Development of Regional Trading Blocs
by James L. Morrison

[Note: This is a re-formatted manuscript that was originally published in On the Horizon, 1992, 1(2), 9. It is posted here with permission from Jossey Bass Publishers.]

The Asia-Pacific region has the fastest growth rate of any region, and this growth is likely to continue into the next century. Japan emerged as the world' s economic powerhouse during the 1980s and is the economic giant of this region. Japan is expected to show more real economic growth over the next 10 years than the U.S.; its continuing foreign-trade surplus will drive additional global investment during the 1990s. The Japanese economy is adjusting to new pressures, however. Savings are declining. Japan's trade surplus with the U.S. fell in 1989. Chronic labor shortages are affecting the Japanese economy. [What lies ahead: A decade of decision. (1992). Alexandria, Virginia: United Way Strategic Institute, P-39.].
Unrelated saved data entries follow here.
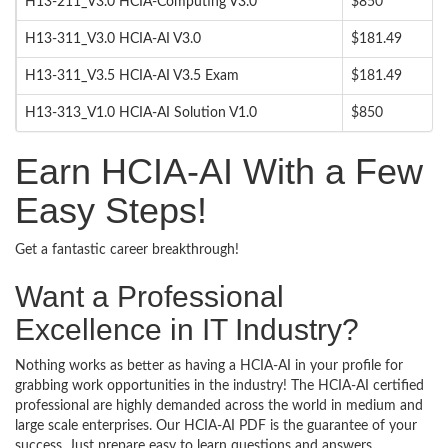
H13-211_V3.0 HCIA-Computing V3.0
$850
H13-311_V3.0 HCIA-AI V3.0
$181.49
H13-311_V3.5 HCIA-AI V3.5 Exam
$181.49
H13-313_V1.0 HCIA-AI Solution V1.0
$850
Earn HCIA-AI With a Few
Easy Steps!
Get a fantastic career breakthrough!
Want a Professional
Excellence in IT Industry?
Nothing works as better as having a HCIA-AI in your profile for
grabbing work opportunities in the industry! The HCIA-AI certified
professional are highly demanded across the world in medium and
large scale enterprises. Our HCIA-AI PDF is the guarantee of your
success. Just prepare easy to learn questions and answers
Free-trade agreements can provide solid economic benefits to the U.S. In 1990, two-way trade with Mexico approached $60 billion, up $8 billion over the previous year and double the 1984 total. Free trade negotiations can address the important Mexican barriers that remain, including numerous auto trade restrictions and import licenses on many agricultural goods. A free-trade agreement also can help us to compete globally in the 21st century. The EC is creating a trading bloc with a population of 325 million and an economy of almost $5 trillion, and Japan is strengthening its trade ties with its Pacific Rim neighbors. The result is greater European and Asian export competitiveness. Free trade with Mexico and Canada can help us face that competition. [Bentsen, L. ( 1991, March 29). Pluses, minuses of free trade with Mexico. The Christian Science Monitor, p. 19.]

If the U.S. teams up with Canada and Mexico in a free- trade agreement, as it is expected to do, this North American bloc could easily dominate the world economy. Together, the three countries have a population of 350 million and a $6 trillion GNP, surpassing the European Community. [What lies ahead: A decade of decision. (1992). Alexandria, Virginia United Way Strategic Institute, p. 40.)]
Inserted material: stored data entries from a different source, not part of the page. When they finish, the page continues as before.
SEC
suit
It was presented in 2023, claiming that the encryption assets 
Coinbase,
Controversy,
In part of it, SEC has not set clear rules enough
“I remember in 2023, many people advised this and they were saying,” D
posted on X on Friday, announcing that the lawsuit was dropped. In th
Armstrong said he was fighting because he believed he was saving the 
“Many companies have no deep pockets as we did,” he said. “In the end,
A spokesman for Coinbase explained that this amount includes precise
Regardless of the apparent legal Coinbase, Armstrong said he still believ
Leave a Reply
The North American free-trade agreement will have a significant impact on American society. Corporations, governmental agencies, and colleges and universities will increasingly focus on Canada and Mexico. Executives, workers, students, and professors must work closely with culturally divergent groups to establish plans that are to the mutual benefit of all parties involved. Colleges and universities thus have more incentive to integrate the curriculum with a multicultural/global perspective to prepare students to function more effectively with individuals with different backgrounds. An increasing number of institutions will require a foreign language for graduation. Too, the number of academic exchange programs will sharply increase.